The Heritage Foundation’s Lindsey Burke has a great analysis against nationalized Common Core Standards. As she writes:

Federal intervention into education has been a growing problem over the past four-and-a-half decades and is being supersized by the Obama Administration’s current efforts to push states to nationalize their standards, tests, and, ultimately, curriculum. … National standards would force parents and taxpayers to surrender one of their most powerful tools for improving their schools: control of academic content, standards, and testing. Moreover, a national criterion-referenced test will inevitably lead to a national curriculum—a further misalignment of means and ends in education intended to equip self-governing citizens for liberty, and not a prospect most Americans would embrace. …

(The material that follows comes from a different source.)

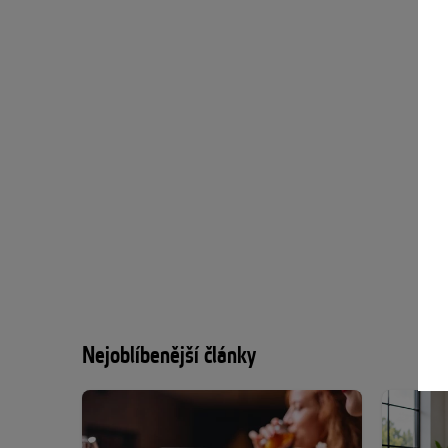
Nejoblíbenější články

The federal government has indeed been incentivizing states to nationalize standards and assessments through the Common Core. More than $4 billion in “stimulus” funding was offered via Race to the Top to states that agreed to adopt national standards. No Child Left Behind waivers are being offered on the condition that states adopt the standards, and the federal government is directly financing the corresponding national tests. …

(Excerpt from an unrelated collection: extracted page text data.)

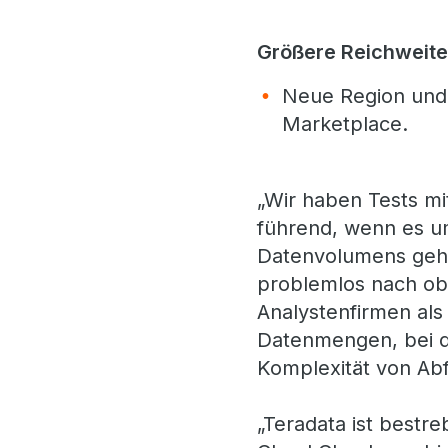
Größere Reichweit
Neue Region und 
Marketplace.
„Wir haben Tests mi
führend, wenn es u
Datenvolumens geht"
problemlos nach ob
Analystenfirmen als
Datenmengen, bei de
Komplexität von Ab
„Teradata ist bestr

Washington is just a 10 percent stakeholder in education funding. States and local school districts finance 90 percent of the cost of educating children. Nationalizing standards, assessments, and curriculum would grow the federal government’s already inflated intervention to new levels while disempowering parents, teachers, and local school leaders. Policymakers at all levels should work to prevent this latest federal overreach.

This advice is spot on.

It’s also worth remembering that the federal government has no constitutional authority over schools. The feds are also expressly forbidden under the very No Child Left Behind Act they’re now exploiting (originally enacted in 1965 as the Elementary and Secondary Education Act or ESEA) to control “curriculum, program of instruction, administration, or personnel of any educational institution or school system.” (See p. 57 here.) No amount of bribing states with the very federal funding states sent them in the first place can change this legislative and constitutional reality.

And let’s not forget a basic, practical question: what makes Common Core fans believe that federal control over testing will turn out any better than it has over the past decade? Specifically, how will this time be different from all the other expensive, dumbed down standards schemes that have mislead parents and diverted hard-earned taxpayer dollars to yet another failed federal education fad?